Your task: Leaving out the pictures, restate each record below word for word.

Material for the task:

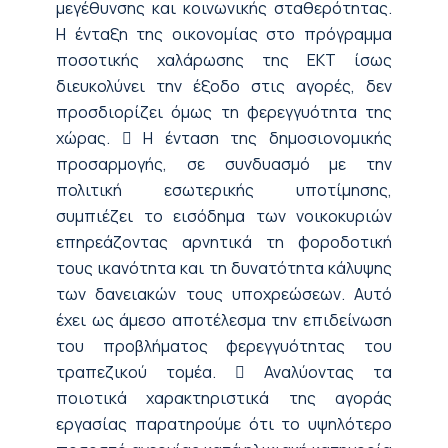
μεγέθυνσης και κοινωνικής σταθερότητας.
Η ένταξη της οικονομίας στο πρόγραμμα
ποσοτικής χαλάρωσης της ΕΚΤ ίσως
διευκολύνει την έξοδο στις αγορές, δεν
προσδιορίζει όμως τη φερεγγυότητα της
χώρας.  Η ένταση της δημοσιονομικής
προσαρμογής, σε συνδυασμό με την
πολιτική εσωτερικής υποτίμησης,
συμπιέζει το εισόδημα των νοικοκυριών
επηρεάζοντας αρνητικά τη φοροδοτική
τους ικανότητα και τη δυνατότητα κάλυψης
των δανειακών τους υποχρεώσεων. Αυτό
έχει ως άμεσο αποτέλεσμα την επιδείνωση
του προβλήματος φερεγγυότητας του
τραπεζικού τομέα.  Αναλύοντας τα
ποιοτικά χαρακτηριστικά της αγοράς
εργασίας παρατηρούμε ότι το υψηλότερο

Output for this task:
μεγέθυνσης και κοινωνικής σταθερότητας.
Η ένταξη της οικονομίας στο πρόγραμμα
ποσοτικής χαλάρωσης της ΕΚΤ ίσως
διευκολύνει την έξοδο στις αγορές, δεν
προσδιορίζει όμως τη φερεγγυότητα της
χώρας.  Η ένταση της δημοσιονομικής
προσαρμογής, σε συνδυασμό με την
πολιτική εσωτερικής υποτίμησης,
συμπιέζει το εισόδημα των νοικοκυριών
επηρεάζοντας αρνητικά τη φοροδοτική
τους ικανότητα και τη δυνατότητα κάλυψης
των δανειακών τους υποχρεώσεων. Αυτό
έχει ως άμεσο αποτέλεσμα την επιδείνωση
του προβλήματος φερεγγυότητας του
τραπεζικού τομέα.  Αναλύοντας τα
ποιοτικά χαρακτηριστικά της αγοράς
εργασίας παρατηρούμε ότι το υψηλότερο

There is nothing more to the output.